# EXERCISE
Retype exactly what appears below from the line containing "Брюсселі, де гуділи ярмарки." down to the line containing "under → Pangong → Tso Moriri → Leh → Delhi", keeping both end lines. Do not include pictures.
(PROVIDED RECORDS)
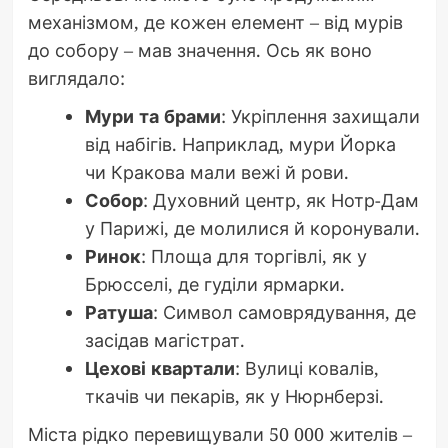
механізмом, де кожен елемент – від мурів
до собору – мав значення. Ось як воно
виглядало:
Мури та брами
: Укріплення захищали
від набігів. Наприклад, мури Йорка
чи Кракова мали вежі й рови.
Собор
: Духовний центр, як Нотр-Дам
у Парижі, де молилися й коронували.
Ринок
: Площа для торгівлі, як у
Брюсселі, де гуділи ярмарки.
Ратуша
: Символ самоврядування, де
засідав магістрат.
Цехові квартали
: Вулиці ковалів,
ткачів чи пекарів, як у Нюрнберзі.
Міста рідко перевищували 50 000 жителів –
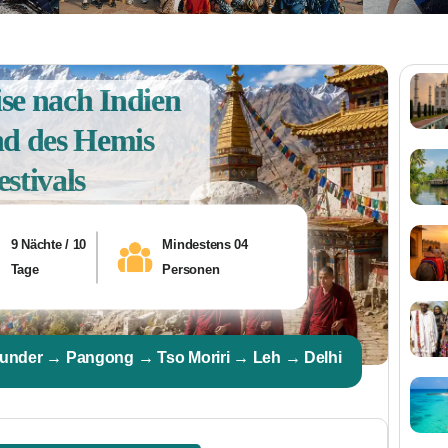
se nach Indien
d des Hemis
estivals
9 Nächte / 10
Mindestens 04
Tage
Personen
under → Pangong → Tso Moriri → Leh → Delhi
(End PROVIDED RECORDS)
(PROVIDED RECORDS)
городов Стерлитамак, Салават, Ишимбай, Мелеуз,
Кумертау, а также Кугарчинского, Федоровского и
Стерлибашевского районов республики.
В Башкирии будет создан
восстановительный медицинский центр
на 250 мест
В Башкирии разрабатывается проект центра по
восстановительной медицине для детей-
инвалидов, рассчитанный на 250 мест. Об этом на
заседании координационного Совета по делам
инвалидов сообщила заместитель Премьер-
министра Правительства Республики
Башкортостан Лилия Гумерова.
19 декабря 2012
(End PROVIDED RECORDS)
# ANSWER TO THIS TASK
Брюсселі, де гуділи ярмарки.
Ратуша
: Символ самоврядування, де
засідав магістрат.
Цехові квартали
: Вулиці ковалів,
ткачів чи пекарів, як у Нюрнберзі.
Міста рідко перевищували 50 000 жителів –
se nach Indien
d des Hemis
estivals
9 Nächte / 10
Mindestens 04
Tage
Personen
under → Pangong → Tso Moriri → Leh → Delhi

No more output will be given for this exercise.